IK: Ich heiße die Entwicklung des Comics zum Kunstmedium zwar durchaus willkommen, aber ich würde es unter keinen Umständen schätzen, wenn jetzt der Comic zum reinen Kunstmedium wird und nur noch anspruchsvolle Comics produziert werden würden. Denn das würde bedeuten, dass einfach ein sehr großer Teil wegfallen würde. Es gibt ja auch Kunstfilme und das sogenannte Popcorn-Kino – warum kann es dann nicht auch „Popcorn-Comics“ geben?
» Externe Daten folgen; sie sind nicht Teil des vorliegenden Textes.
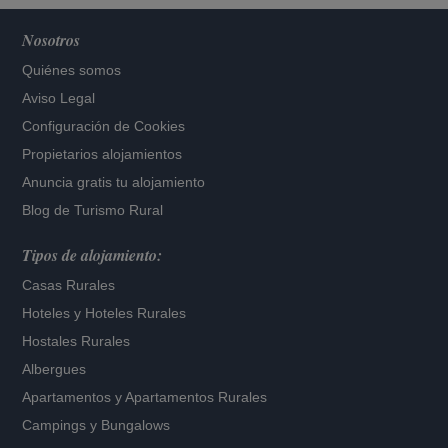
Nosotros
Quiénes somos
Aviso Legal
Configuración de Cookies
Propietarios alojamientos
Anuncia gratis tu alojamiento
Blog de Turismo Rural
Tipos de alojamiento:
Casas Rurales
Hoteles
y
Hoteles Rurales
Hostales Rurales
Albergues
Apartamentos
y
Apartamentos Rurales
Campings y Bungalows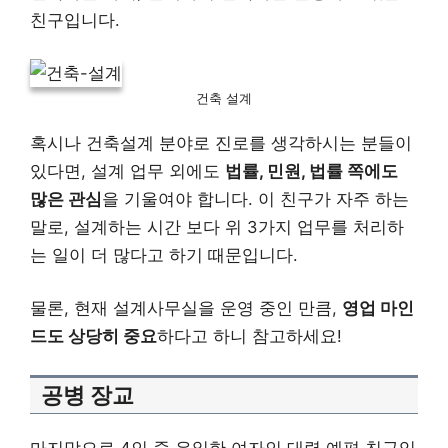
친구입니다.
건축 설계
혹시나 건축설계 분야로 진로를 생각하시는 분들이
있다면, 설계 업무 외에도
법률, 민원, 법률 쪽에도
많은 관심
을 기울여야 합니다. 이 친구가 자주 하는
말로, 설계하는 시간 보다 위 3가지 업무를 처리하
는 일이 더 많다고 하기 때문입니다.
물론, 현재 설계사무실을 운영 중인 만큼,
영업 마인
드도 상당히 중요
하다고 하니 참고하세요!
공병 장교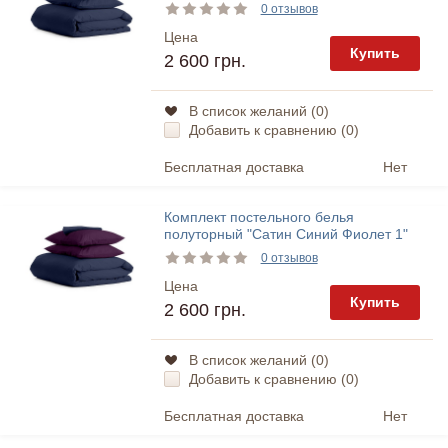
Cosas
0 отзывов
Цена
Купить
2 600 грн.
В список желаний (
0
)
Добавить к сравнению (
0
)
Бесплатная доставка
Нет
Комплект постельного белья
полуторный "Сатин Синий Фиолет 1"
Cosas
0 отзывов
Цена
Купить
2 600 грн.
В список желаний (
0
)
Добавить к сравнению (
0
)
Бесплатная доставка
Нет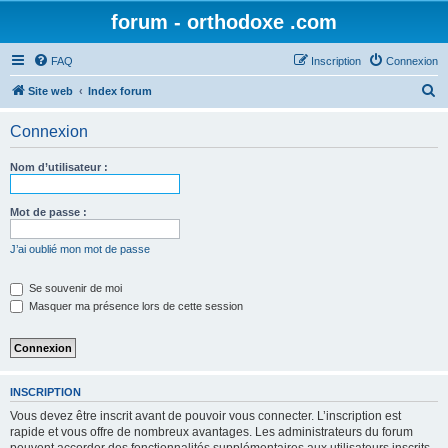
forum - orthodoxe .com
FAQ
Inscription
Connexion
R
Site web
Index forum
e
Connexion
c
h
Nom d’utilisateur :
e
r
Mot de passe :
c
J’ai oublié mon mot de passe
h
e
Se souvenir de moi
Masquer ma présence lors de cette session
r
INSCRIPTION
Vous devez être inscrit avant de pouvoir vous connecter. L’inscription est
rapide et vous offre de nombreux avantages. Les administrateurs du forum
peuvent accorder des fonctionnalités supplémentaires aux utilisateurs inscrits.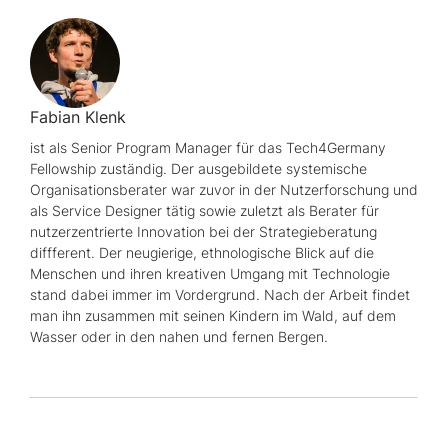
Fabian Klenk
ist als Senior Program Manager für das Tech4Germany
Fellowship zuständig. Der ausgebildete systemische
Organisationsberater war zuvor in der Nutzerforschung und
als Service Designer tätig sowie zuletzt als Berater für
nutzerzentrierte Innovation bei der Strategieberatung
diffferent. Der neugierige, ethnologische Blick auf die
Menschen und ihren kreativen Umgang mit Technologie
stand dabei immer im Vordergrund. Nach der Arbeit findet
man ihn zusammen mit seinen Kindern im Wald, auf dem
Wasser oder in den nahen und fernen Bergen.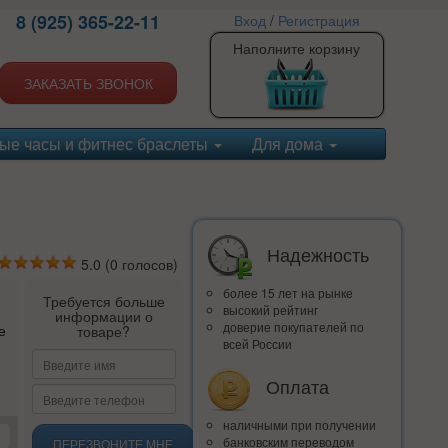
8 (925) 365-22-11
Вход
/
Регистрация
Наполните корзину
ЗАКАЗАТЬ ЗВОНОК
ые часы и фитнес браслеты
Для дома
Надежность
5.0
(
0
голосов)
более 15 лет на рынке
Требуется больше
высокий рейтинг
информации о
доверие покупателей по
е
товаре?
всей России
Оплата
наличными при получении
банковским переводом
ПЕРЕЗВОНИТЕ МНЕ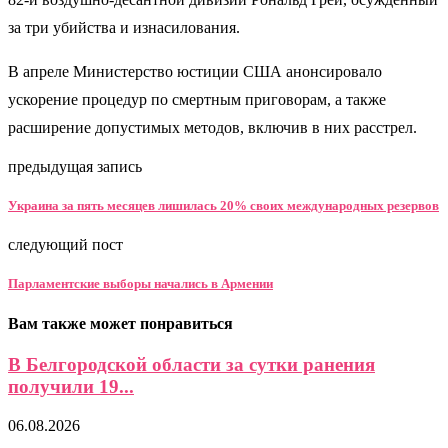
за три убийства и изнасилования.
В апреле Министерство юстиции США анонсировало
ускорение процедур по смертным приговорам, а также
расширение допустимых методов, включив в них расстрел.
предыдущая запись
Украина за пять месяцев лишилась 20% своих международных резервов
следующий пост
Парламентские выборы начались в Армении
Вам также может понравиться
В Белгородской области за сутки ранения
получили 19...
06.08.2026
Man kann ja auch an einem gut gezeichneten Superheldencomic Freude haben. Ich finde es richtig und wichtig, dass es sowohl anspruchsvolle als auch unterhaltende Comics gibt. Zumal es ja auch dann zu fruchtbaren Mischungen beider Formen kommen kann, wie z.B. die Comics Watchmen oder The Dark Knight Rises unter Beweis stellen. Was den zweiten Teil Ihrer Frage angeht, verhält es sich im Prinzip ähnlich. Warum sollte man nicht alle Möglichkeiten eines Mediums ausschöpfen? Comics sollten sowohl kunstvoll und gewissermaßen zwecklos als auch sachlich informierend sein dürfen. Das Medium Comic muss in seiner Gesamtheit betrachtet werden. Meiner Meinung nach sollten unterhaltende Comics, Kunst- und Sachcomics gleichberechtigt nebeneinander stehen dürfen und je nach Bedarf genutzt werden können.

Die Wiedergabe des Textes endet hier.